Great Job, Internet!: After nearly a decade, Vine is back for another six seconds of fame
Hurricane Tortilla makes landfall again as diVine, a new app backed by Twitter co-founder Jack Dorsey, brings more than 100,000 legacy Vines back online.
(Photo by Hoch Zwei/Corbis via Getty Images)
Threatening the cottage industry of YouTube’s Vine compilations, particularly of the “try not to laugh” variety, a new app carrying 100,000 legacy Vines launched earlier today. Funded by Twitter co-founder Jack Dorsey’s “and Other Stuff” non-profit, “diVine” attempts to recreate the Vine users knew and loved, providing a new space for them to create six-second loop videos of whatever they want. However, whatever they want has limits; e.g., it must be recorded on a smartphone and cannot use AI.

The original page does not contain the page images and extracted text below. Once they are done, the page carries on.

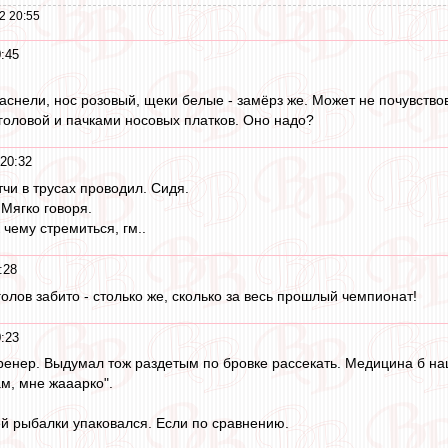
2 20:55
0:45
аснели, нос розовый, щеки белые - замёрз же. Может не почувствов
 головой и пачками носовых платков. Оно надо?
 20:32
тчи в трусах проводил. Сидя.
 Мягко говоря.
 чему стремиться, гм..
:28
 голов забито - столько же, сколько за весь прошлый чемпионат!
0:23
ренер. Выдумал тож раздетым по бровке рассекать. Медицина б наш
ам, мне жааарко".
ей рыбалки упаковался. Если по сравнению.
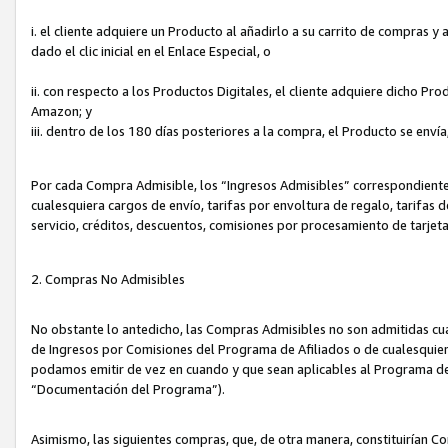
i. el cliente adquiere un Producto al añadirlo a su carrito de compras 
dado el clic inicial en el Enlace Especial, o
ii. con respecto a los Productos Digitales, el cliente adquiere dicho P
Amazon; y
iii. dentro de los 180 días posteriores a la compra, el Producto se enví
Por cada Compra Admisible, los “Ingresos Admisibles” correspondient
cualesquiera cargos de envío, tarifas por envoltura de regalo, tarifas 
servicio, créditos, descuentos, comisiones por procesamiento de tarjet
2. Compras No Admisibles
No obstante lo antedicho, las Compras Admisibles no son admitidas cu
de Ingresos por Comisiones del Programa de Afiliados o de cualesquiera
podamos emitir de vez en cuando y que sean aplicables al Programa de 
“Documentación del Programa”).
Asimismo, las siguientes compras, que, de otra manera, constituirían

To the dismay of many online, the video app Vine shut down in 2017. The app’s central six-second time limit tested its users’ creativity. Vine has since been replaced by Instagram and TikTok, which expanded those limits and forced users into an algorithmic race to homogeneity. As the next era of social video apps begins with deepfakes of Martin Luther King on Sora, diVine shuns algorithms and AI-generated videos by flagging and refusing to upload them. Speaking with TechCrunch, one of the app’s developers, Evan Henshaw-Plath, said the team was explicitly aiming to make something “that’s kind of nostalgic.”